Link to dev List discussion
Currently only a very limited number of operators (such as exp) support second or higher order gradient calculation. For other operators, if users try to get the second order gradient of an operator, MXNet would issue an error message such as "mxnet.base.MXNetError: [23:15:34] src/pass/gradient.cc:192: Operator _backward_XXX is non-differentiable because it didn't register FGradient attribute." This is because MXNet backend does not implement the FGradient function for the backward node of the operator and therefore cannot support second (and higher) order of gradient. See the example of sin operator below. The gradient function is registered through a hidden operator _backward_sin. However, the _backward_sin operator does not register FGradient function.
Higher order gradient calculation is required for many applications such as adaptive learning rate optimization , WGAN-GP network , neural architecture search , etc.
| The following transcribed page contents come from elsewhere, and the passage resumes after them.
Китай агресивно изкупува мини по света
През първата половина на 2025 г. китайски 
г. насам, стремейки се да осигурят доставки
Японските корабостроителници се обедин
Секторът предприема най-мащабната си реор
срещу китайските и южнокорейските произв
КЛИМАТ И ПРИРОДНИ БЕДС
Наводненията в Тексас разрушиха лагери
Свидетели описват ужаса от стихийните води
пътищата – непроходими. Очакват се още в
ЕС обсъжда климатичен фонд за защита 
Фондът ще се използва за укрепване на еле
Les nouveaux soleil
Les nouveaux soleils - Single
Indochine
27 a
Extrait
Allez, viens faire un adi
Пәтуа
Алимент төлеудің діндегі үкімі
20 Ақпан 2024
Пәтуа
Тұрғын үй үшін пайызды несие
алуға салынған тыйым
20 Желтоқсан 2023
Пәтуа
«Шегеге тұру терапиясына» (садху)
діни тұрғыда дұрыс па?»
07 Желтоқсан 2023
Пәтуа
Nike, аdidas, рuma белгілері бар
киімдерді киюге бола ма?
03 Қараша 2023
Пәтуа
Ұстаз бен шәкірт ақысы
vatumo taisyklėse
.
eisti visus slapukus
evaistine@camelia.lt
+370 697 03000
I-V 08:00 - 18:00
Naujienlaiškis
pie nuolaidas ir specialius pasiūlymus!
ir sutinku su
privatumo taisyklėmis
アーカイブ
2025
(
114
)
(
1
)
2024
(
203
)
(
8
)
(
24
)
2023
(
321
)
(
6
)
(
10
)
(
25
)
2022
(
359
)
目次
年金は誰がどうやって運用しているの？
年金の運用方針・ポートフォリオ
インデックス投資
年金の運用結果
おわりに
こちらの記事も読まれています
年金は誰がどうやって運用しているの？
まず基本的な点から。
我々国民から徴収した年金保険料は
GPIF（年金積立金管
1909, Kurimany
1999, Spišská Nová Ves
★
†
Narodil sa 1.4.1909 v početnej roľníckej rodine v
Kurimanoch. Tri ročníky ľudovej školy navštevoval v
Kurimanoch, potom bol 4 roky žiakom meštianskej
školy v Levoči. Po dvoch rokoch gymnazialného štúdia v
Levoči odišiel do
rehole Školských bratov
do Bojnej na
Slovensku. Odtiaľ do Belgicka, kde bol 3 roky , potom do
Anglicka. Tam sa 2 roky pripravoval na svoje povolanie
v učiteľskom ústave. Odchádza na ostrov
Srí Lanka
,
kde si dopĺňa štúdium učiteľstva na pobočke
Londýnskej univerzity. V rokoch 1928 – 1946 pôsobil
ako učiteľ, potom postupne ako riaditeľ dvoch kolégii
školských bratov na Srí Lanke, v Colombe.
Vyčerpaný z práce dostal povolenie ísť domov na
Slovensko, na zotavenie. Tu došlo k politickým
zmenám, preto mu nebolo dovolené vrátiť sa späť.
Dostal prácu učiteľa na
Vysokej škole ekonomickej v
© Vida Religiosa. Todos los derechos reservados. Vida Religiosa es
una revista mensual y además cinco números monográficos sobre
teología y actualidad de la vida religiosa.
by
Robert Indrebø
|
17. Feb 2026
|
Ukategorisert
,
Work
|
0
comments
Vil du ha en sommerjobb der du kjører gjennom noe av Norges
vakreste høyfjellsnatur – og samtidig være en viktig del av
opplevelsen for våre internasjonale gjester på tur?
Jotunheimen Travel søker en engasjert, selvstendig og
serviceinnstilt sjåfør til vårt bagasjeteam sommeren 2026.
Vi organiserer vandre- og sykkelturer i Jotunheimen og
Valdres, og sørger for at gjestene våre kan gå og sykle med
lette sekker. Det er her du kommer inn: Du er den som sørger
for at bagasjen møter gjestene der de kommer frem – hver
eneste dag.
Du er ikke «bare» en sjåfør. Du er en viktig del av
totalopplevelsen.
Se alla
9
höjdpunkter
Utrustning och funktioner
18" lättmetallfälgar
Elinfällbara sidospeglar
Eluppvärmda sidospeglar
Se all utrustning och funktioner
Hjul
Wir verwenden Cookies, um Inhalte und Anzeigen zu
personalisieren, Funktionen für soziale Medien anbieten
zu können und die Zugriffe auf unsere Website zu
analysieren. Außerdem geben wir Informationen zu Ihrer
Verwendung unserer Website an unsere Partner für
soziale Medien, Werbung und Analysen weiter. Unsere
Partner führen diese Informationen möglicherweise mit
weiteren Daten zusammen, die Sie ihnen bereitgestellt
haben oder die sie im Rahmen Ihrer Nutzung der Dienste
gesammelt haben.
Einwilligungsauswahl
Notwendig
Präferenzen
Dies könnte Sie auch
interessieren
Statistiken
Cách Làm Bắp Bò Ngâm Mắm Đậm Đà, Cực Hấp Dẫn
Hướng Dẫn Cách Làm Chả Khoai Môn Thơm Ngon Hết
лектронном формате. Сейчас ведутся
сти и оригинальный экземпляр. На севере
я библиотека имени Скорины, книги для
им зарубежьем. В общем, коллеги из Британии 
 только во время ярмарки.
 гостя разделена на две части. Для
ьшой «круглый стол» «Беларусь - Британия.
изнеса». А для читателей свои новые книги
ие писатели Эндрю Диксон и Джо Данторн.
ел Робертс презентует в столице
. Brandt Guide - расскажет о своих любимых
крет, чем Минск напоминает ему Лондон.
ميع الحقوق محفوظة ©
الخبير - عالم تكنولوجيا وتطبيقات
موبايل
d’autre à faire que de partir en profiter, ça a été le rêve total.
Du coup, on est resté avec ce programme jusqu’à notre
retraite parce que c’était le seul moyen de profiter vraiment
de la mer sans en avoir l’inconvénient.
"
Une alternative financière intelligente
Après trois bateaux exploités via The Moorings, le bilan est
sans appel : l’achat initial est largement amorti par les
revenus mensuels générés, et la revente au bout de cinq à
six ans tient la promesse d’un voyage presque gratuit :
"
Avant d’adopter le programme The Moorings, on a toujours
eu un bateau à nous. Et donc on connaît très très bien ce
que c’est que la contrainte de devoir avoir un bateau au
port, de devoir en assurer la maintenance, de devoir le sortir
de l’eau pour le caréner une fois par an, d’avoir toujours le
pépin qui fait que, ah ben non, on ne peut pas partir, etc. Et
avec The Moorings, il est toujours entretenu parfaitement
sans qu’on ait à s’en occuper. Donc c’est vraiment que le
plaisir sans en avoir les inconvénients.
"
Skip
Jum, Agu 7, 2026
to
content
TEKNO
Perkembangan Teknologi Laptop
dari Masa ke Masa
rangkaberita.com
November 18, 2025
Implementing higher order gradient can help unlock these applications and improve the usability and popularity of Apache MXNet framework.
We will support second order gradient calculation in the autograd package as shown in the example below:
import mxnet.ndarray as nd
from mxnet import autograd
x = nd.array([1, 2, 3])
y = nd.sin(x)
# y_grad is first order gradient of y and should be cos(x)
y_grad = autograd.grad(y, x, create_graph=True, retain_graph=True)
# this call should calculate the second order of y w.r.t x which should be -sin(x)
print(x.grad) # Should be -sin(x)
This project will implement a set of operators to support adaptive learning rate optimization proposed by  . The following operators will be supported in this project. We will also keep an up-to-date document of the supported operators in MXNet repo.
|Operator||Second order support?||ETA|
Operators in MXNet backend are implemented using C++ with various libraries such as mshadow, nnvm, cblas, mkldnn etc. For each operator registered in MXNet, the gradient calculation is performed through a callback function registered as FGradient. Depending on the type of operators, the FGradient function is implemented differently. To support higher order gradient, we need to analytically sketch out the derivative of the operator and update its FGradient function individually. The FGradient function operates on the current node on the graph which contains the operator inputs and takes the head gradients as inputs.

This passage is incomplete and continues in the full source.